Materials provided START

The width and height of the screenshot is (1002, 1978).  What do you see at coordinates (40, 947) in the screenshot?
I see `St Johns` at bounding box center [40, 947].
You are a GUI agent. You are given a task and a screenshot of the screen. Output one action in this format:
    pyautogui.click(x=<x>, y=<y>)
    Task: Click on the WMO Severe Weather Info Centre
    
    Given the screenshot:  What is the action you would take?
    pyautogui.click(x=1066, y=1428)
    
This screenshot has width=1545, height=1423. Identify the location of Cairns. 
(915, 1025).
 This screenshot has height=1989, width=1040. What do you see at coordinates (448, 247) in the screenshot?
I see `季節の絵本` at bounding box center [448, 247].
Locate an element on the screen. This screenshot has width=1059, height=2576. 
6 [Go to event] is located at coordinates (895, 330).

Materials provided END

Prompt: Please reproduce the entire listing. Keep it identical.

Answer space:
The width and height of the screenshot is (1002, 1978).  What do you see at coordinates (40, 947) in the screenshot?
I see `St Johns` at bounding box center [40, 947].
You are a GUI agent. You are given a task and a screenshot of the screen. Output one action in this format:
    pyautogui.click(x=<x>, y=<y>)
    Task: Click on the WMO Severe Weather Info Centre
    
    Given the screenshot:  What is the action you would take?
    pyautogui.click(x=1066, y=1428)
    
This screenshot has width=1545, height=1423. Identify the location of Cairns. 
(915, 1025).
 This screenshot has height=1989, width=1040. What do you see at coordinates (448, 247) in the screenshot?
I see `季節の絵本` at bounding box center [448, 247].
Locate an element on the screen. This screenshot has width=1059, height=2576. 
6 [Go to event] is located at coordinates (895, 330).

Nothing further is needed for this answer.